What is being asked: Determine the number of lines in the data below that contain the string "пациента", and respond with that number alone.

=-=-=

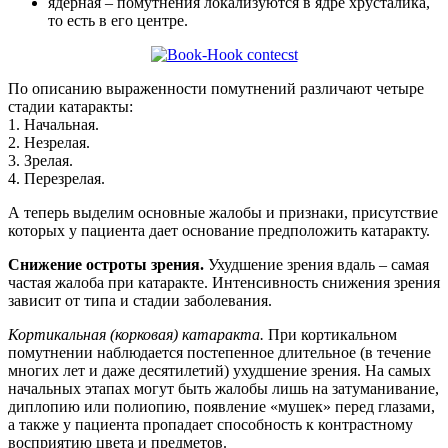
ядерная – помутнения локализуются в ядре хрусталика,
то есть в его центре.
По описанию выраженности помутнений различают четыре
стадии катаракты:
1. Начальная.
2. Незрелая.
3. Зрелая.
4. Перезрелая.
А теперь выделим основные жалобы и признаки, присутствие
которых у пациента дает основание предположить катаракту.
Снижение остроты зрения.
Ухудшение зрения вдаль – самая
частая жалоба при катаракте. Интенсивность снижения зрения
зависит от типа и стадии заболевания.
Кортикальная (корковая) катаракта.
При кортикальном
помутне­нии наблюдается постепенное длительное (в течение
многих лет и даже десятилетий) ухудшение зрения. На самых
начальных этапах могут быть жалобы лишь на затуманивание,
диплопию или полиопию, появление «мушек» перед глазами,
а также у пациента пропадает способность к контрастному
восприятию цвета и предметов.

=-=-=

Response: 2